There is no need to generate high-resolution videos for this experiment. We should use the minimum supported format: - 832x480 resolution - 81 frames at 16 fps (~5 seconds)
This is about 14 hours of generated video in total.
Artifacts to save¶
For each generation, we should save: - full configuration description - full generation parameters - final encoded video file - selected intermediate latents
The intermediate latents should include at least: - the initial noise latent - NOTE: this is a sanity check to confirm that the fixed seed actually produces the same initial noise latent across configurations. Otherwise, we may end up measuring divergence caused by different starting noise rather than by the configuration change itself. - the latent immediately before the high-noise to low-noise expert switch - the final latent before VAE decoding
These latent artifacts are for the experiment, not necessarily for production. They help us understand where divergence appears. If final-video perceptual comparison proves reliable, production validation can avoid storing latents. If it proves unreliable, these latent checkpoints become the fallback validation path.

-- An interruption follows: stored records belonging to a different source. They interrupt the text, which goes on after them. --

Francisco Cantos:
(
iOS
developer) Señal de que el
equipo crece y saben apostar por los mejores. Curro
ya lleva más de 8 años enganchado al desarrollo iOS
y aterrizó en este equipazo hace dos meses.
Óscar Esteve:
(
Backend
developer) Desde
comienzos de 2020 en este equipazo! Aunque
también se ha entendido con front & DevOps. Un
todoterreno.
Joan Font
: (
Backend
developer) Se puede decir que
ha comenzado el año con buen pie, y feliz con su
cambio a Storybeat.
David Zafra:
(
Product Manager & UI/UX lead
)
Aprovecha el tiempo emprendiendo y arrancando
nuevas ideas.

The encoded video files themselves should require about 35GB of storage. The selected intermediate latents should require roughly ~125GB if stored as BF16/FP16 tensors, or ~250GB if stored as FP32 tensors. So, overall, we'd need about 200-300GB of storage.
Compute estimate¶
We need to run the following configurations: - H100 canonical configuration + 6 malign misconfigurations (7,000 generations) - 4xH100 benign configuration with TP-4 (1,000 generations) - A100 benign configuration (1,000 generations) - 4xA100 benign configuration with TP-4 (1,000 generations)
Using the official Wan2.2 T2V-A14B benchmark as a rough estimate: - 1xH100: 326.9s/video - 4xH100: 91.7s/video - 1xA100: 785.7s/video - 4xA100: 215.2s/video
This gives:
- H100: (7,000 * 326.9 + 1,000 * 91.7 * 4) / 3,600 = ~738 GPU-hours
- A100: (1,000 * 785.7 + 1,000 * 215.2 * 4) / 3,600 = ~457 GPU-hours
So the total is about 1,200 GPU-hours for generation alone. To leave room for retries, debugging, failed runs, and small configuration changes, we should probably budget about 1,500 GPU-hours.